[Saved entries]

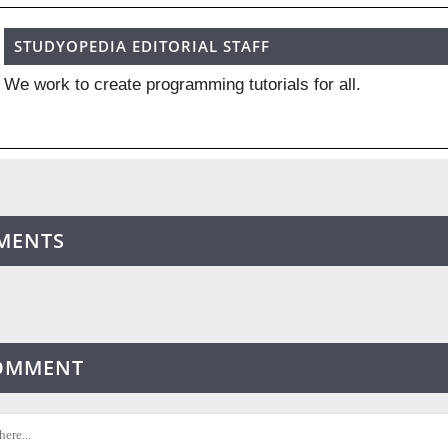
STUDYOPEDIA EDITORIAL STAFF
We work to create programming tutorials for all.
MENTS
COMMENT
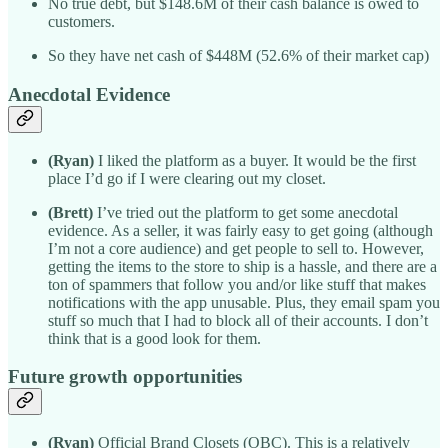
No true debt, but $148.6M of their cash balance is owed to
customers.
So they have net cash of $448M (52.6% of their market cap)
Anecdotal Evidence
(Ryan)
I liked the platform as a buyer. It would be the first
place I’d go if I were clearing out my closet.
(Brett)
I’ve tried out the platform to get some anecdotal
evidence. As a seller, it was fairly easy to get going (although
I’m not a core audience) and get people to sell to. However,
getting the items to the store to ship is a hassle, and there are a
ton of spammers that follow you and/or like stuff that makes
notifications with the app unusable. Plus, they email spam you
stuff so much that I had to block all of their accounts. I don’t
think that is a good look for them.
Future growth opportunities
(Ryan)
Official Brand Closets (OBC). This is a relatively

What is being asked
Could you reproduce the lines above, from the one that holds "I’ve tried out" through the last, exactly as they stand?

Reply
I’ve tried out the platform to get some anecdotal
evidence. As a seller, it was fairly easy to get going (although
I’m not a core audience) and get people to sell to. However,
getting the items to the store to ship is a hassle, and there are a
ton of spammers that follow you and/or like stuff that makes
notifications with the app unusable. Plus, they email spam you
stuff so much that I had to block all of their accounts. I don’t
think that is a good look for them.
Future growth opportunities
(Ryan)
Official Brand Closets (OBC). This is a relatively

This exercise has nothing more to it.